OPTIONALLY, you can clean the surface created with Blender. Then, LimbLab will use it by default. Note use vtk in blender you just need
Manual surface replacement:
# Add the pre-cleaned surface to pipeline.log
echo 'BLENDER HCR20_BMP2_l1_dapi_405_LF_surface_blender.vtk' >> case_studies/sox9_bmp2_pipeline/pipeline.log
# Copy the pre-cleaned surface
cp ${your_path}/HCR20_BMP2_l1_dapi_405_LF_surface_blender.vtk case_studies/sox9_bmp2_pipeline/
Expected result:
✅ Surface mesh loaded
📊 Mesh: 12,845 vertices, 25,690 faces
💾 Using pre-cleaned Blender surface
Step 6: Stage the Limb
Determine the developmental stage for proper reference alignment.
limb stage case_studies/sox9_bmp2_pipeline/
Staging process: 1. Place points along the proximal-distal axis 2. Focus on digit-forming regions 3. Ensure good point distribution 4. Calculate stage automatically
Expected result:
🎯 Limb stage determined: 24.7
📊 Confidence: 91.8%
📝 Results saved to: case_studies/sox9_bmp2_pipeline/staging.txt
Step 7: Align with Reference (Morphing)
Use non-linear morphing for precise alignment with the reference template.
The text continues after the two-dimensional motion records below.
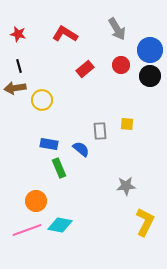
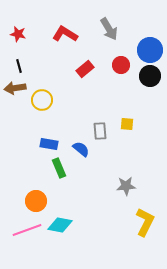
gray arrow: moved 8 px left
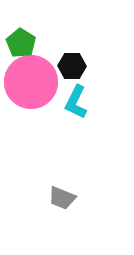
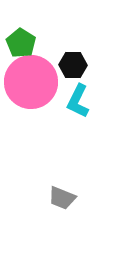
black hexagon: moved 1 px right, 1 px up
cyan L-shape: moved 2 px right, 1 px up
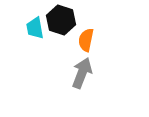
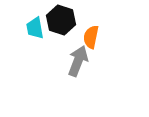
orange semicircle: moved 5 px right, 3 px up
gray arrow: moved 4 px left, 12 px up
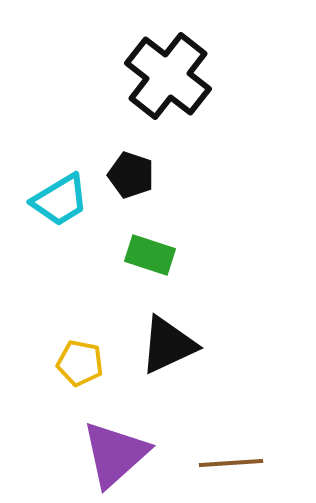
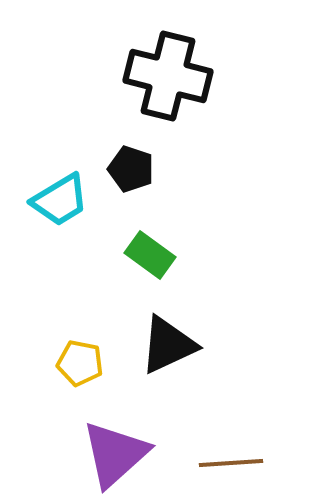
black cross: rotated 24 degrees counterclockwise
black pentagon: moved 6 px up
green rectangle: rotated 18 degrees clockwise
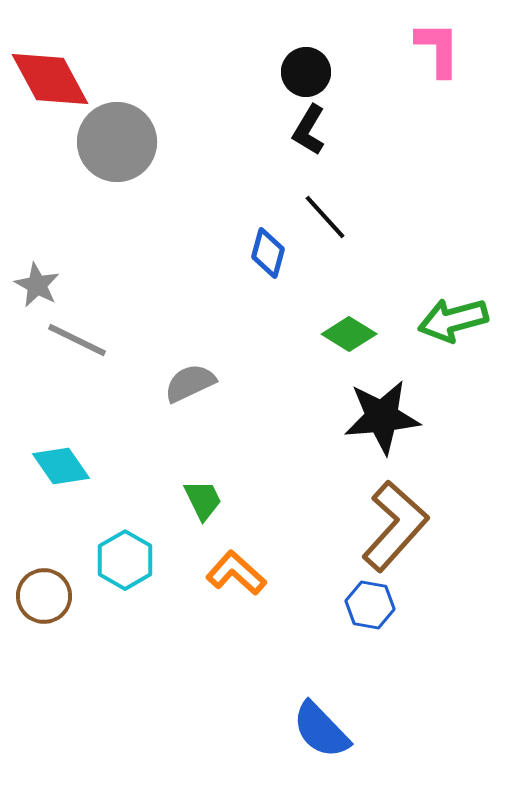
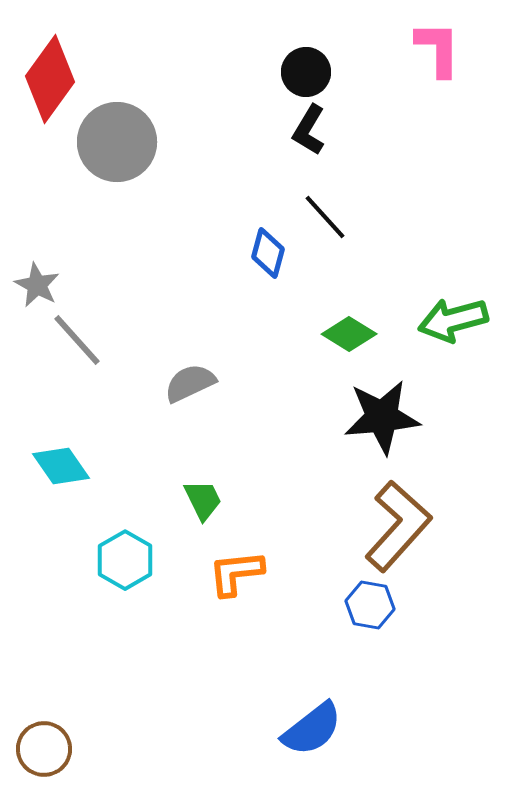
red diamond: rotated 64 degrees clockwise
gray line: rotated 22 degrees clockwise
brown L-shape: moved 3 px right
orange L-shape: rotated 48 degrees counterclockwise
brown circle: moved 153 px down
blue semicircle: moved 9 px left, 1 px up; rotated 84 degrees counterclockwise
limb align case_studies/sox9_bmp2_pipeline/ --morph
Why morphing for dual-channel analysis: - Better alignment: Non-linear transformation captures complex morphology - Preserves relationships: Maintains spatial relationships between channels - Higher accuracy: Essential for comparative analysis
Morphing process: 1. Reference template of stage 24.7 is loaded 2. Non-linear registration is performed 3. Transformation is applied to all channels 4. Results are saved for visualization
Expected result:
✅ Non-linear morphing completed
📊 Transformation applied to all channels
📝 Pipeline log updated
Step 8: Dual-Channel Visualization
Create comprehensive visualizations of both gene expression patterns.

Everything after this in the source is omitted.